One major point of consideration here that I had forgotten was that when you fly for an airline year after year, you end up taking for granted all the preflight information that is generated for you by the army of people in dark, windowless rooms who are never seen, nor hardly appreciated. The dispatchers are really part of the crew of any airliner, and the work they do behind the scenes for you, a pilot, is invaluable. However, when you’re flying general aviation airplanes, you alone are responsible for finding and recording all that stuff yourself; you become your own dispatcher. And generally speaking, it would take you a couple of hours to dig up all the information a professional dispatcher can provide for you.

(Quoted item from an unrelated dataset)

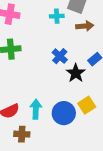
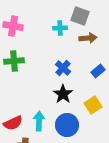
black star: (76, 73) -> (63, 94), moved
yellow square: (87, 105) -> (93, 105), moved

I finished a three-day trip for the company in Raleigh at around noon on a Thursday, and then quickly caught a ride over to the general aviation side of the field (the fun side), to prepare for the anticipated flight south in the Cherokee. The weather had been pretty good around the southeastern part of the country for the last three days, mostly VFR, so I hurriedly checked the en-route weather to Savannah, Georgia (not wasting time with a full briefing or the insignificant details like FDC NOTAMs), did the preflight inspection, stocked up on peanut butter crackers from the machine in the lobby, and then took off for sunny Florida.
Climbing to the south out of the Raleigh-Durham airport, the only weather concern I had was a SIGMET for building thunderstorms along the Georgia – Florida border. But I was sure I could wing my way around them at a low enough altitude. I had done that many times before in various parts of the country. I was on my own and feeling great; If need be, I would be free to change my plans at the drop of a hat and go any which way I needed to go without having to call or apologize to anyone.
The trip down to Savannah was uneventful, and I was glad to get back on the ground in order to stretch my legs and refresh myself. After refueling, I called the weather office again, and twice in one day I skipped a full FSS briefing while checking on the thunderstorms that lay ahead to the south on the next segment of my journey. The briefer said they had been building all afternoon and formed a pretty solid, northward-moving line from off the coast inland through Alabama to Mississippi. But he said that airplanes were getting around them okay.
To his credit, he did ask me if I had the pertinent NOTAMs for the flight. I lied and nonchalantly answered in the affirmative. I was anxious to get going again, and frankly speaking, I just didn’t want to hear all the meteorological gibberish that I listened to every other day of the year. I spent my working days being concerned with NOTAMs, and taxiway closures, and every other type of aviation minutia there is; I wanted to be free of all those constrictions. I was going VFR; I didn’t need any NOTAMs. I didn’t even want to talk on the radio. Just leave me alone and let me fly the airplane…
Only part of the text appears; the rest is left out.